◆ DATA FOR PROCESSING
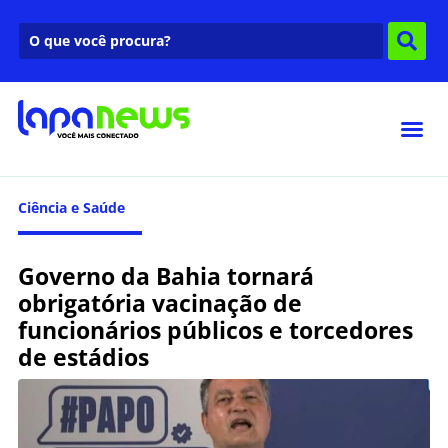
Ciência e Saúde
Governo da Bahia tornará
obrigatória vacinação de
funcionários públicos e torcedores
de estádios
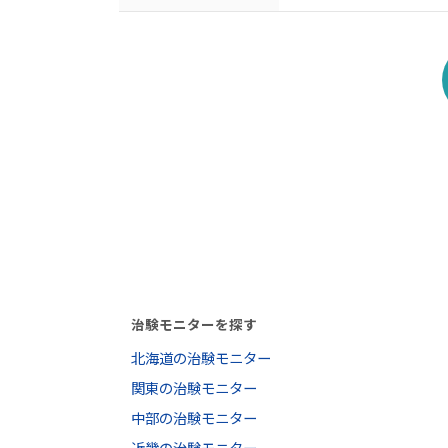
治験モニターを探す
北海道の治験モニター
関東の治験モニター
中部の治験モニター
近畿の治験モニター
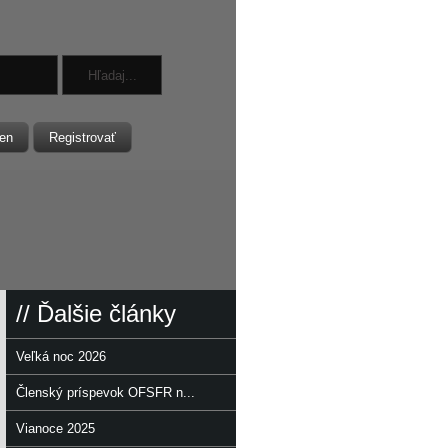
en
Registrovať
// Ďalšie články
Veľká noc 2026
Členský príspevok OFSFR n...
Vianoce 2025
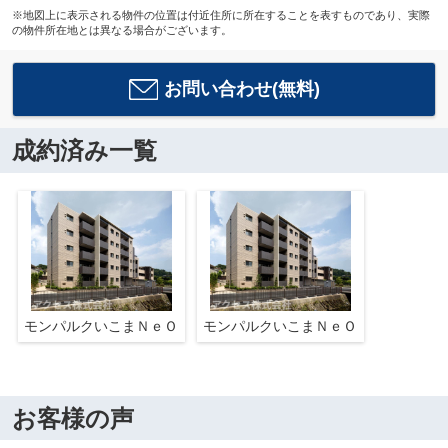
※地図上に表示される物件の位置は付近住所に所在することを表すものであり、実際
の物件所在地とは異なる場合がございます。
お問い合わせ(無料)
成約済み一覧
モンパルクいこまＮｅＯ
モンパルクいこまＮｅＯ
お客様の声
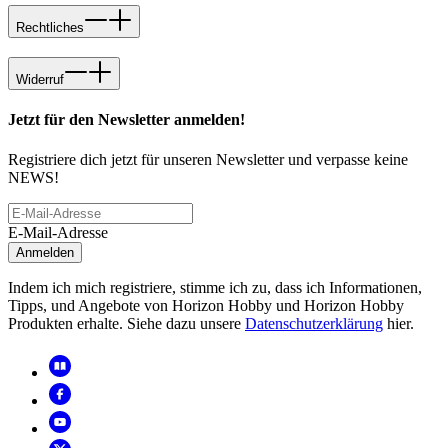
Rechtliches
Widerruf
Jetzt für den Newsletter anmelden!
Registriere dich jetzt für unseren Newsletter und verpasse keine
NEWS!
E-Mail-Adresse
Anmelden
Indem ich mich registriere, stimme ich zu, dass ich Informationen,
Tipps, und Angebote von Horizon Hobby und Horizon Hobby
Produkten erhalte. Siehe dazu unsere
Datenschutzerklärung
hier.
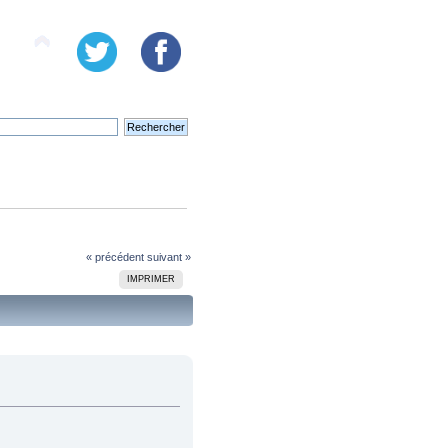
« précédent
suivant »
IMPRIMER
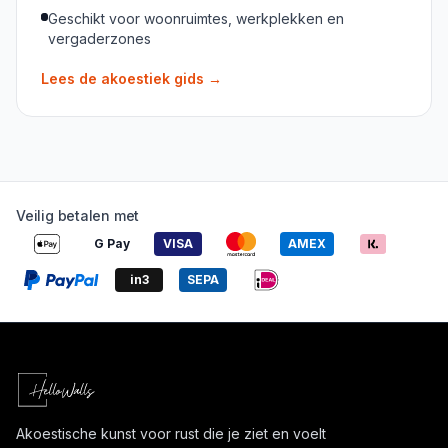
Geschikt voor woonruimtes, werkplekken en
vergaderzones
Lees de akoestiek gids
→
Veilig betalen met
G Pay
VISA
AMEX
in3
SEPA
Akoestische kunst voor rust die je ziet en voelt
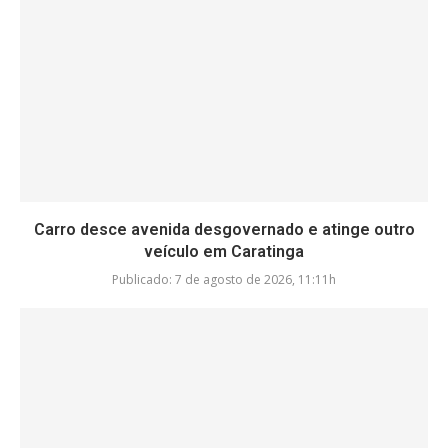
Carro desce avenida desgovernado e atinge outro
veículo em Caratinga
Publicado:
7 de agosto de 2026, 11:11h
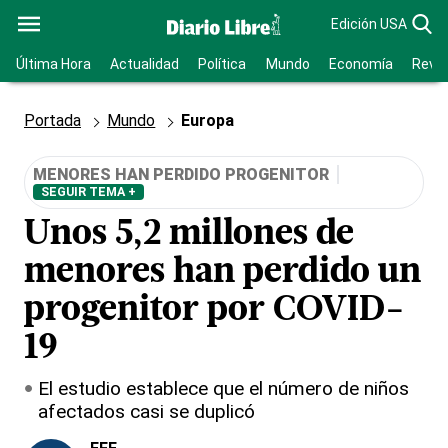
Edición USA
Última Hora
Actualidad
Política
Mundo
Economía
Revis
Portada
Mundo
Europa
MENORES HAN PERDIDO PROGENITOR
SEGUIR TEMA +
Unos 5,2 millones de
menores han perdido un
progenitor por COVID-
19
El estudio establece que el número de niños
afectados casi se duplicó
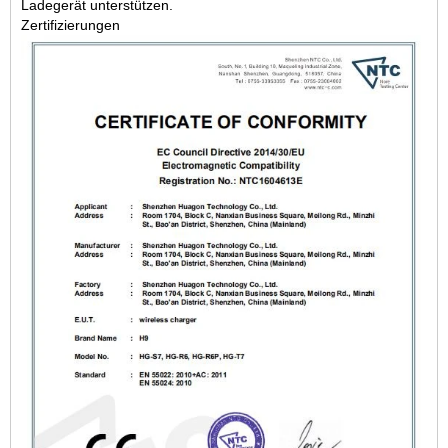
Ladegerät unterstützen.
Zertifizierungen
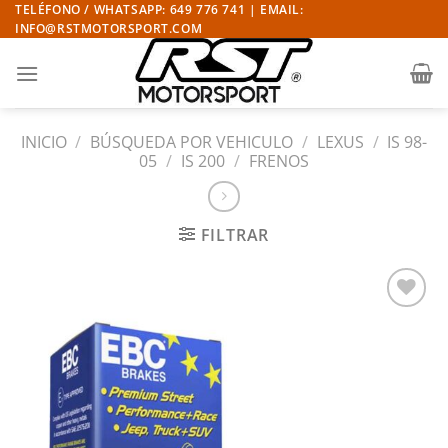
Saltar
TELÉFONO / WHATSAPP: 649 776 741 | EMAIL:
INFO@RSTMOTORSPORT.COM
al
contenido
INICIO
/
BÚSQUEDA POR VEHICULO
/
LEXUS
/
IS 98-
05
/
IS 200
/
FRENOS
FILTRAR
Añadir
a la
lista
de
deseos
--
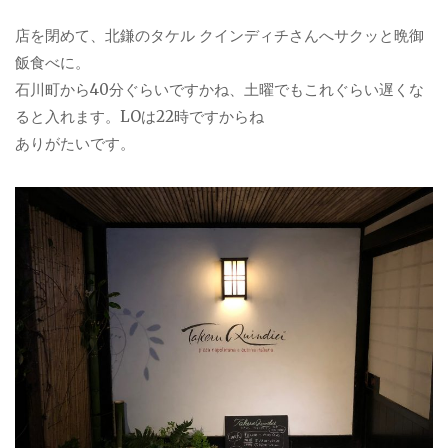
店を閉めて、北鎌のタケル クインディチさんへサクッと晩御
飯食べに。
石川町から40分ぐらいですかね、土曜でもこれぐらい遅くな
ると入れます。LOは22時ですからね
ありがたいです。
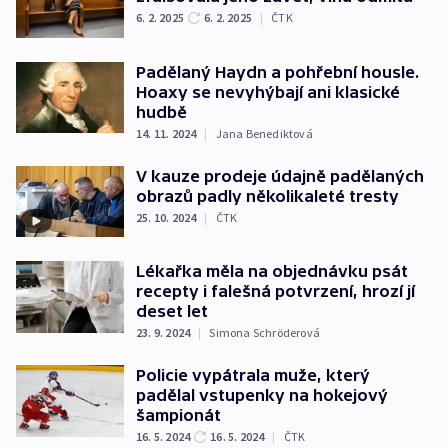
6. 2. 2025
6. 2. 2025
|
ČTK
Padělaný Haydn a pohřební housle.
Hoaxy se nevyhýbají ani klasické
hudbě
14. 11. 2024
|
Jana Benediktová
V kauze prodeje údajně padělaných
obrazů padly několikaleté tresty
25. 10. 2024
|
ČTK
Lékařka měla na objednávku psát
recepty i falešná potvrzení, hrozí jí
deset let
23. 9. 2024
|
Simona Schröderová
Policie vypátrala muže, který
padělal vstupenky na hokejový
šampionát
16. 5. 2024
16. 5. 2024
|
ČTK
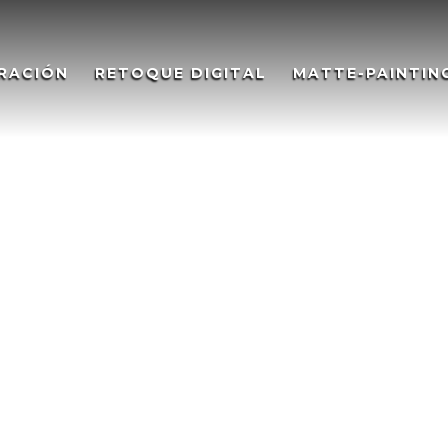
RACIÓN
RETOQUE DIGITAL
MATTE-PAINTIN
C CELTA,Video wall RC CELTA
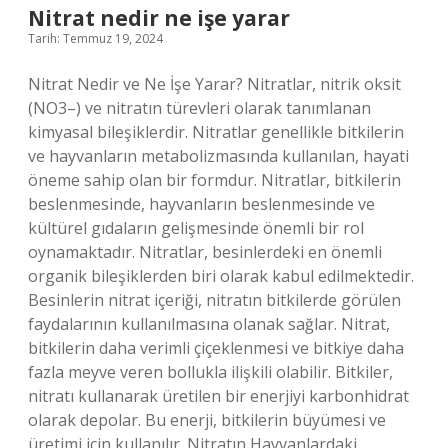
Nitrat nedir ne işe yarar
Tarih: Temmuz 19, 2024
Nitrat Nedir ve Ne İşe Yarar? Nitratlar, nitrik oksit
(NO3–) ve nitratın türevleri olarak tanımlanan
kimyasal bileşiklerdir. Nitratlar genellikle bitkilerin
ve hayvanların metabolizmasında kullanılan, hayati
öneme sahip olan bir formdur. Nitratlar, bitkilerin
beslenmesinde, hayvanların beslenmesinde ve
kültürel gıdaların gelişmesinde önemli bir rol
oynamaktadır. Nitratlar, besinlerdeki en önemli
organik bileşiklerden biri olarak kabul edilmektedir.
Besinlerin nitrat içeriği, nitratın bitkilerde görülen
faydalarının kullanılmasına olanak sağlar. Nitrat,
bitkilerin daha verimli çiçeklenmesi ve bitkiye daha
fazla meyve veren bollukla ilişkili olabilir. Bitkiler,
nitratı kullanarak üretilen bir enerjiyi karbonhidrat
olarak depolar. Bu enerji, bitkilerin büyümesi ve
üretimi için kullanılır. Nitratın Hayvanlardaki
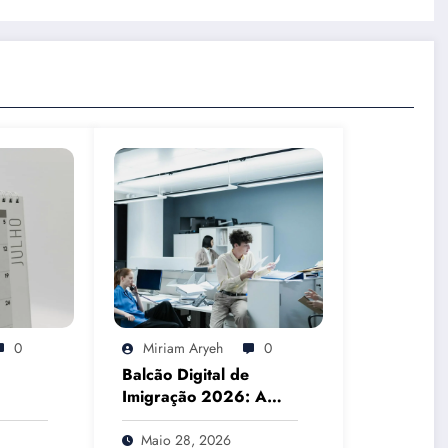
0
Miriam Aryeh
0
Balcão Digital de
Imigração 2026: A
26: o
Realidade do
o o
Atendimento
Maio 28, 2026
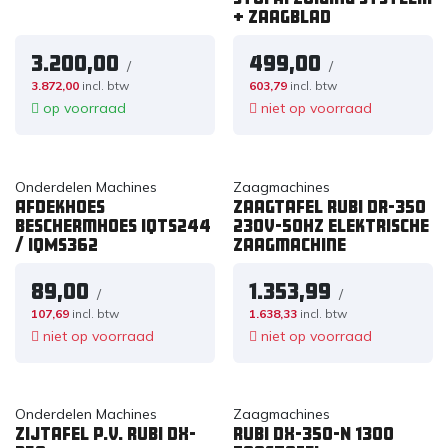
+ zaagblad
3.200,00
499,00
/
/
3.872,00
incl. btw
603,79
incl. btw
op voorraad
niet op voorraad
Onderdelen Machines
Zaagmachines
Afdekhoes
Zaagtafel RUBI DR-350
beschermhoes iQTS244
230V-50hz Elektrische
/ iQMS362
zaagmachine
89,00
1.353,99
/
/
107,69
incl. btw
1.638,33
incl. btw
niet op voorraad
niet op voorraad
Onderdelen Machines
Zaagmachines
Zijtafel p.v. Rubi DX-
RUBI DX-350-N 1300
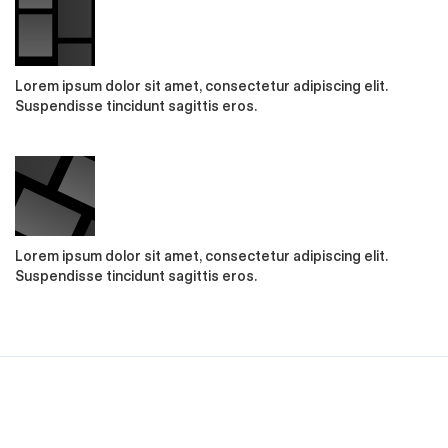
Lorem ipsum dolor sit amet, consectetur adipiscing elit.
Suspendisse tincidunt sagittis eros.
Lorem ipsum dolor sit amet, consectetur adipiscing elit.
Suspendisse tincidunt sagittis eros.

◆ ABOUT THIS TASK
Your answer must be the exact lines from the records above, from the one containing "kimyasal bileşiklerdir. Nitratlar" through the one containing "Imigração 2026: A", both included, with every picture left out.

◆ RESPONSE BOX
kimyasal bileşiklerdir. Nitratlar genellikle bitkilerin
ve hayvanların metabolizmasında kullanılan, hayati
öneme sahip olan bir formdur. Nitratlar, bitkilerin
beslenmesinde, hayvanların beslenmesinde ve
kültürel gıdaların gelişmesinde önemli bir rol
oynamaktadır. Nitratlar, besinlerdeki en önemli
organik bileşiklerden biri olarak kabul edilmektedir.
Besinlerin nitrat içeriği, nitratın bitkilerde görülen
faydalarının kullanılmasına olanak sağlar. Nitrat,
bitkilerin daha verimli çiçeklenmesi ve bitkiye daha
fazla meyve veren bollukla ilişkili olabilir. Bitkiler,
nitratı kullanarak üretilen bir enerjiyi karbonhidrat
olarak depolar. Bu enerji, bitkilerin büyümesi ve
üretimi için kullanılır. Nitratın Hayvanlardaki
0
Miriam Aryeh
0
Balcão Digital de
Imigração 2026: A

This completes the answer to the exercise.